▸ **PROBLEM DESCRIPTION**: Find each line below that includes "Astro", then copy it.

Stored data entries
-- -- --

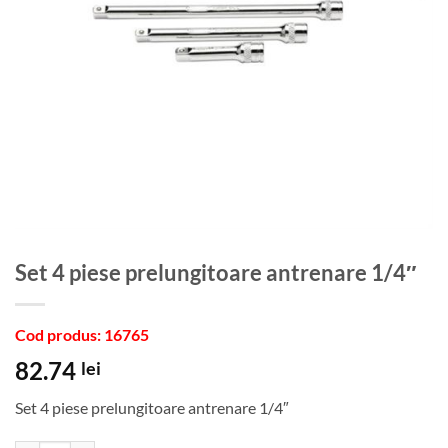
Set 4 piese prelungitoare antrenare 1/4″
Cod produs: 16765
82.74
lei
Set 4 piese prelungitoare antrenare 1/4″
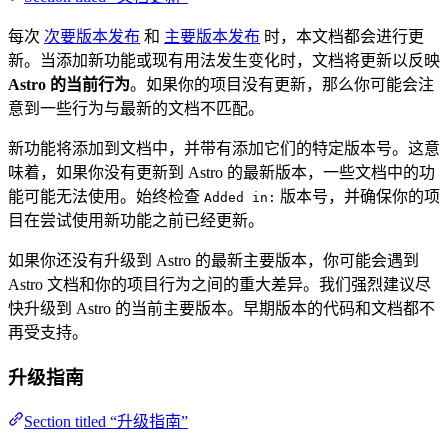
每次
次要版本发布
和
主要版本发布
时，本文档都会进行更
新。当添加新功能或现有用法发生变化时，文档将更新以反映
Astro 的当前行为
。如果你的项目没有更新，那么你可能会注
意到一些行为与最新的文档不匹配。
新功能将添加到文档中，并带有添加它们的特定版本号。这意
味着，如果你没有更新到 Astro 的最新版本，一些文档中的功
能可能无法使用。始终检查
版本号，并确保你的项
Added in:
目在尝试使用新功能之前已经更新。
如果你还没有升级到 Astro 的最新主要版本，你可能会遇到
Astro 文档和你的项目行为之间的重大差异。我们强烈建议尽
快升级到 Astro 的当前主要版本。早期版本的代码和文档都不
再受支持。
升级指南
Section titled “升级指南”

-- -- --

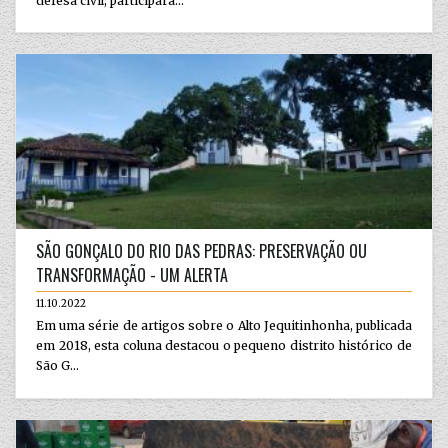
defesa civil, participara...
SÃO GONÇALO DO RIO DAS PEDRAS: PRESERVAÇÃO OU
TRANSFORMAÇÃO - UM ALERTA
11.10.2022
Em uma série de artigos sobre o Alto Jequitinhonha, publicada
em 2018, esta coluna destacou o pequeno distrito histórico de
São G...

-- -- --

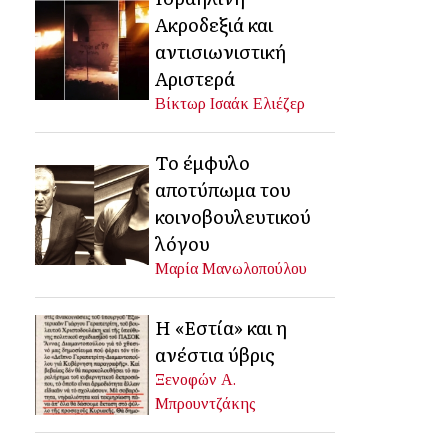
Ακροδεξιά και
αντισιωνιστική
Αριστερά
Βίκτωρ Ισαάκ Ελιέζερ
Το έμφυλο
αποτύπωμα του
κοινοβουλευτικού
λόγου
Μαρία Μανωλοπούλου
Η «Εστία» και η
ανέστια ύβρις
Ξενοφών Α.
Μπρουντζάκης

-- -- --

▸ **RESULT OF THE EXERCISE**:
Astro 的当前行为
味着，如果你没有更新到 Astro 的最新版本，一些文档中的功
如果你还没有升级到 Astro 的最新主要版本，你可能会遇到
Astro 文档和你的项目行为之间的重大差异。我们强烈建议尽
快升级到 Astro 的当前主要版本。早期版本的代码和文档都不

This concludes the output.